Depois de meio século de luta armada, os rebeldes do Exército de Libertação Nacional (ELN) aceitaram a primeira trégua temporária e recíproca na Colômbia, a partir da primeira hora deste domingo (1º).
O cessar-fogo, que envolve as forças guerrilheiras e estatais, se estende a princípio até 9 de janeiro e pode permitir maiores avanços nas negociações de paz, que são tocadas desde fevereiro entre o governo e o ELN em Quito, para dar fim ao mais longo conflito da América.
O líder máximo do ELN, Nicolás Rodríguez, ordenou a esta guerrilha suspender "todo tipo de ações ofensivas" na Colômbia a partir de 00H00 local de domingo (02H00 de Brasília).
As Forças Armadas receberam a instruções por decreto de suspender suas operações contra os guerrilheiros.
O presidente Juan Manuel Santos estima que o cessar-fogo pode ser renovado e que "seja o primeiro passo para alcançar a paz" com o ELN, após o desarmamento das Farc, que foram a guerrilha mais antiga e poderosa do continente.

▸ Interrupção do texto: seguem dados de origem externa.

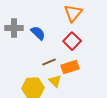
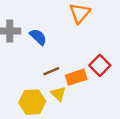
red square: (72, 41) -> (100, 65), moved

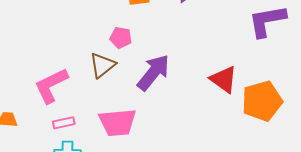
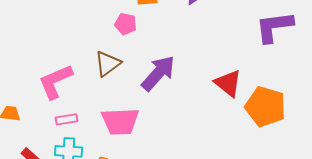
pink pentagon: (121, 38) -> (126, 24), moved
orange pentagon: (262, 101) -> (265, 107), turned 30

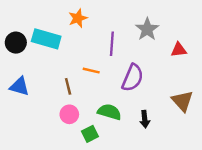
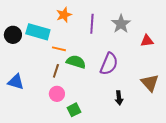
purple line: (112, 44) -> (92, 24), moved
orange line: (91, 71) -> (59, 49), moved
blue triangle: (19, 86) -> (16, 82), moved
brown line: (68, 86) -> (56, 71), turned 32
green semicircle: (109, 112) -> (76, 62), moved

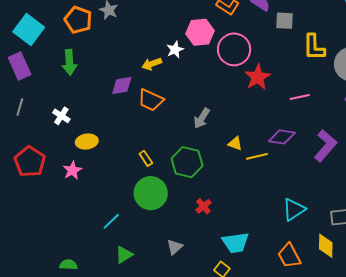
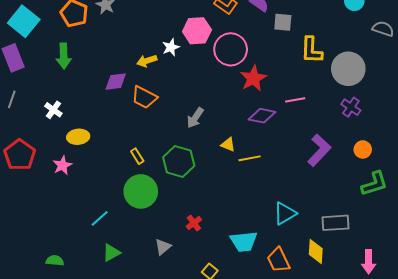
purple diamond: (282, 137) -> (262, 116), moved
red cross: (203, 206) -> (194, 223), moved
cyan trapezoid: (235, 243) -> (244, 241), moved

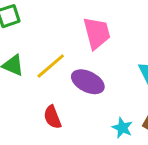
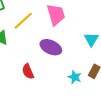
yellow line: (51, 66) -> (23, 21), moved

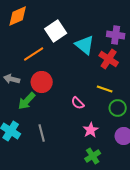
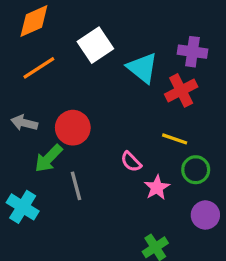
orange line: (34, 54) -> (39, 68), moved
red cross: (109, 59) -> (181, 90), turned 30
pink star: (91, 130) -> (157, 188), moved
gray line: (42, 133) -> (76, 186), moved

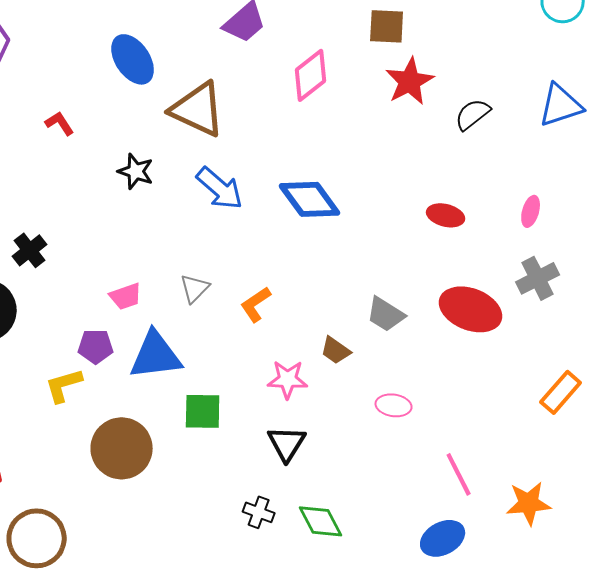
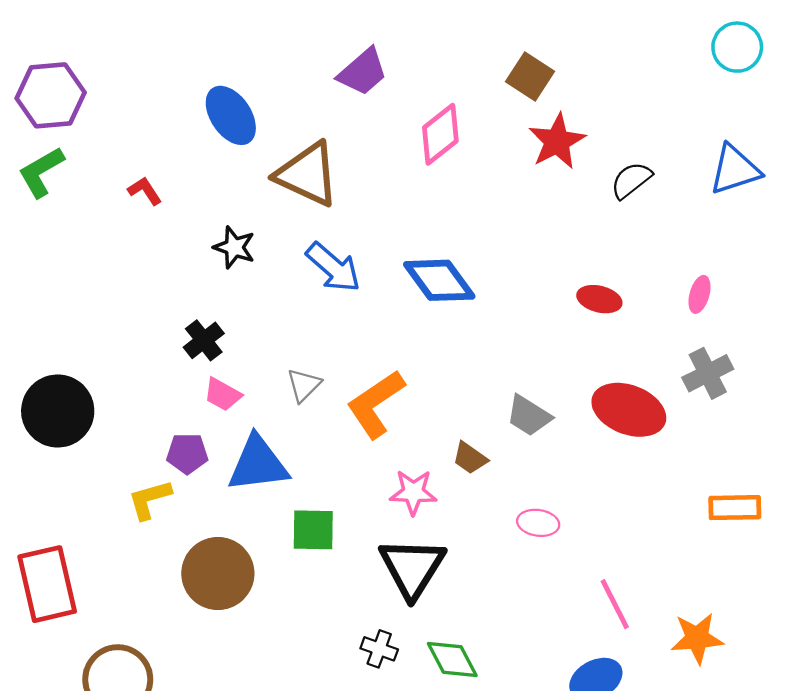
brown square: (387, 26) -> (530, 77), turned 30
black cross: (30, 250) -> (204, 340), moved
pink trapezoid: (126, 296) -> (223, 394), turned 48
orange L-shape: (256, 304) -> (376, 404), size x1.6
orange rectangle: (561, 392) -> (735, 508), turned 48
black triangle: (287, 443) -> (412, 568), size x1.5

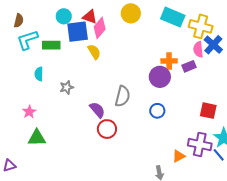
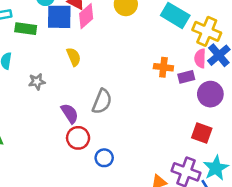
yellow semicircle: (94, 52) -> (74, 57), moved
purple circle: (160, 77) -> (210, 94), moved
blue circle: (157, 111) -> (104, 158), moved

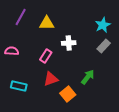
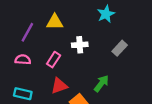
purple line: (21, 17) -> (27, 32), moved
cyan star: (103, 25) -> (106, 14), moved
pink semicircle: (12, 51) -> (23, 60), moved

Contudo, a trégua acontece após uma semana de ataques contra a força pública e a um dos principais oleodutos do país, que deixaram um militar morto e derramamentos de óleo em vários rios nos departamentos do norte de Santander e Arauca, na fronteira com a Venezuela.
Neste sábado, o chefe das negociações do governo, Juan Camilo Restrepo, condenou o que chama de "investida insensata" e disse que espera que o ELN "cumpra seus compromissos" e apague a "má imagem e a incredulidade" que provoca.
Desde janeiro, 47 oficiais das forças públicas morreram ou ficaram feridos nas mãos dos rebeldes, segundo o ministro da Defesa, Luis Carlos Villegas.
O cessar-fogo com o ELN, uma guerrilha surgida em 1964 inspirada na Revolução cubana e de raízes cristãs, vai além do terreno militar.
Com cerca de 1.500 combatentes, segundo dados oficias, a organização se comprometeu a interromper, neste período, seus ataques petroleiros, o sequestro de reféns, o recrutamento de menores de 15 anos e a fabricação de artefatos explosivos.
O governo se comprometeu, por sua vez, a melhorar as condições carcerárias dos presos do ELN e a fortalecer a proteção a líderes sociais, alvo de ataques que deixam 190 mortos desde janeiro de 2016, segundo a Defensoria do Povo, entidade que zela pelos direitos humanos na Colômbia.
O ELN também aceitou analisar "a liberação dos sequestrado que já têm em seu poder", segundo Jorge Restrepo, do Centro de Recursos para a Análise de Conflitos (Cerac).
Um mecanismo formado pela ONU, pelo governo, pelos rebeldes e pela Igreja católica verificará no terreno o cumprimento do pacto.
As Nações Unidas vão deslocar observadores para os 33 municípios com maior presença do ELN, enquanto a Igreja vai acompanhar o mecanismo a partir de 20 dioceses. O órgão internacional será encarregado de facilitar o entendimento entre as partes em eventuais desacordos.
Criticado por setores conservadores pelas supostas concessões à rebelião armada, o governo de Santos quer selar um acordo com o ELN que leve a uma "paz completa".
Santos, que vai deixar o poder em agosto de 2018, já realizou um pacto que permitiu o desarmamento de 7 mil combatentes e a transformação em partido político das Farc.
Os conflitos que envolveram guerrilhas, grupos paramilitares, narcotraficantes e agentes estatais deixaram pelo menos 7,5 milhões de vítimas entre mortos, desaparecidos e deslocados.
Alguns observadores apontam que o cessar-fogo com o ELN pode ser mais frágil que o das Farc. Isso porque a primeira guerrilha sempre atuou como uma organização muito vertical, enquanto o ELN tem uma estrutura federada.
Isso "lhe dá grande autonomia operacional de comando e controle do uso da força em suas frentes e blocos", o que dificulta a negociação, disse à AFP Restrepo.
"O cessar-fogo está estruturado e definido precariamente", alerta.
Contudo, apesar de as frentes poderem tomar decisões militares autônomas, a trégua é uma decisão política do Comando Central (Coce), explica o cientista político Víctor De Currea-Lugo, especialista na guerrilha.
"O ELN hoje está unido, todas as estruturas vão prestar atenção", opinou à AFP.